In this work, fractal dimension was first tested as a parameter in a topology optimization framework. It was evaluated for both characterizing complex geometries in structural pieces and providing complementary information to the traditional maintained mass. A cantilever beam with a single force applied at the end was employed as an example in this work. Initially, a lightening based on a Menger sponge was carried out on the beam to test the method for estimating the fractal dimension, as well as the procedure for calculating the mechanical parameters of the study (von Mises stress, factor of safety, and maximum displacement).
Regarding topology optimization, some findings were remarkable. When the objective was to maximize the stiffness (OT1), a relationship among the geometry, fractal dimension and maximum displacement was observed. The fractal dimension increased with the percentage of maintained mass until around 70%, at which point the fractal dimension began to decrease. This is because fractal dimension not only depends on the amount of material but on how that material is distributed in space. Therefore, the percentage of maintained mass for which the fractal dimension reached a maximum value was found. This maximum was associated with an asymptotic behavior in the maximum displacement. Thus, the results suggest that when the objective of the optimization is to maximize stiffness, fractal dimension is a useful index for determining the optimum percentage of maintained mass, which is also related to stable maximum displacement. However, when the objective is to minimize the mass (OT3), the relationship between fractal dimension and maximum displacement was a decreasing curve. Variations in the thickness of the topology optimization solutions influenced neither the fractal dimension nor the maximum displacement (OT2 and OT4).

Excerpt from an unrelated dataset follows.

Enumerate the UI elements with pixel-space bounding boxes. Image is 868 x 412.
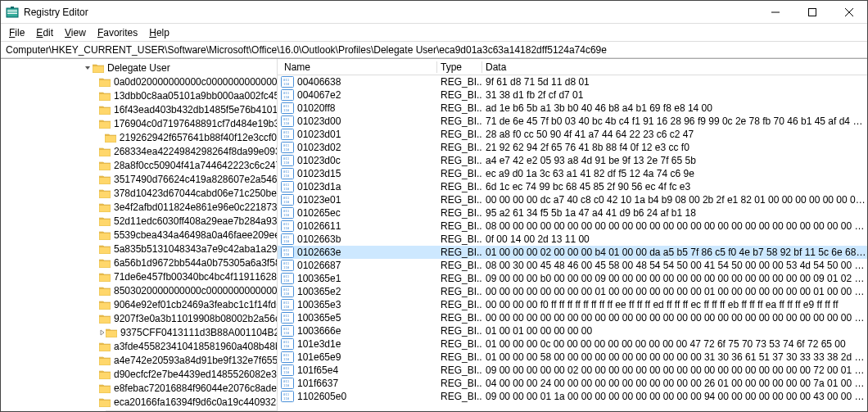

In summary, our results indicate that when the objective of the topology optimization is to maximize the stiffness, fractal dimension is related to the amount of maintained mass as well as the geometric distribution of the material. Therefore, we suggest that fractal dimension is a useful parameter for describing the geometric efficiency of the lightened beam. By contrast, when minimizing mass is used as a design objective, our results indicate that fractal dimension is only a parameter linked to the amount of mass held in the piece. Note that the main limitations of this study are conditioned by the typology of beam chosen (a cantilever beam). In future work, it might be interesting to develop similar studies on other types of beams (double-embedded, bi-supported, etc.), with different loads (point, uniformly distributed, etc.), as well as different sections and geometries. Overall, the results of this study suggest that it could be promising to add the fractal dimension as an additional parameter for making decisions in topology optimization software.